Iniesta, el chiquillo que nunca dejará el balón
No lo deja. Ni se va. Lleva toda una vida detrás del balón. Tampoco ahora, con 40 años recién cumplidos, lo abandonará para siempre. Desde aquella anónima pista de su escuela de Fuentealbilla, cerca del Bar Luján de sus abuelos, donde Mari, su madre, trabajaba de sol a sol, hasta la cima del mundo ha transitado Andrés Iniesta.
Ella servía mesas en un pequeño pueblo de Albacete, mientras José Antonio, su padre, se subía y se bajaba del andamio por las calles reformando y construyendo casas. Él, entretanto, siempre pegado a la pelota, mientras Maribel perdía a un hermano cuando con 12 años quedaba desgarrado de su familia al abrir la puerta de la vieja Masia, ahora deshabitada y vacía, llena de imponentes grúas a su alrededor que levantan el nuevo Camp Nou.

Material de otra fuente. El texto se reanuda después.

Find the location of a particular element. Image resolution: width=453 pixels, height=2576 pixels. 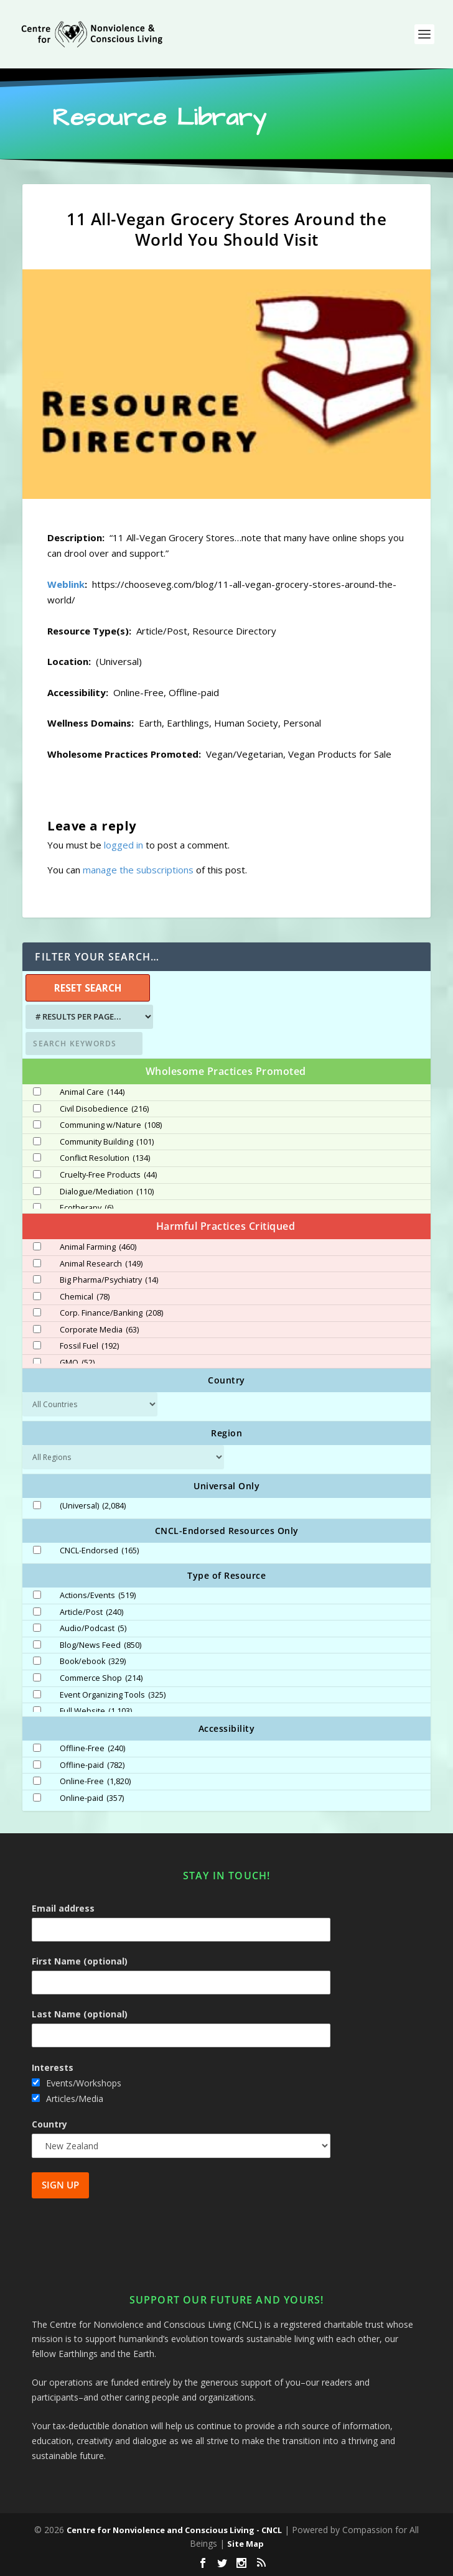 Book/ebook is located at coordinates (93, 1662).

Ahí, en esas centenarias piedras de una residencia payesa barcelonesa construida en 1702, quedaron para siempre las lágrimas de un adolescente, a quien el fútbol descubrió en Brunete y asistió asombrado a una aparición nunca vista antes con tanta celeridad.

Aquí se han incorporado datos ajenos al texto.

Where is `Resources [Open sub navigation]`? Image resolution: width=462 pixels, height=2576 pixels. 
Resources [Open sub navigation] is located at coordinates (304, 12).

Con 16 años, Serra Ferrer lo subió al primer equipo para realizar su primer entrenamiento. Un corto trayecto entre La Masia y el campo. Ni 50 metros. Era febrero de 2001. Llegó en silencio y el silencio se hizo entre los demás cuando lo vieron con el balón entre los pies. Danzaba. Bailaba. Se deslizaba.
La premonición de Guardiola
Guardiola ya estaba avisado de lo que estaba llegando. Lo había visto marcar el gol de oro en la final de la Nike Cup (1999) ante Rosario Central, entregándole el trofeo en una imagen cargada de puro simbolismo culé. “He visto a un futbolista que sabe interpretar mejor el fútbol que yo. Os acordaréis de él”, decía el entonces jugador del Barça antes de pronunciar una frase, escuchada primero en la intimidad del vestuario, y luego amplificada por este diario: “Tú me retirarás a mí, Xavi. Pero esté nos retirará a los dos”, afirmó Guardiola. Y el tiempo le dio la razón.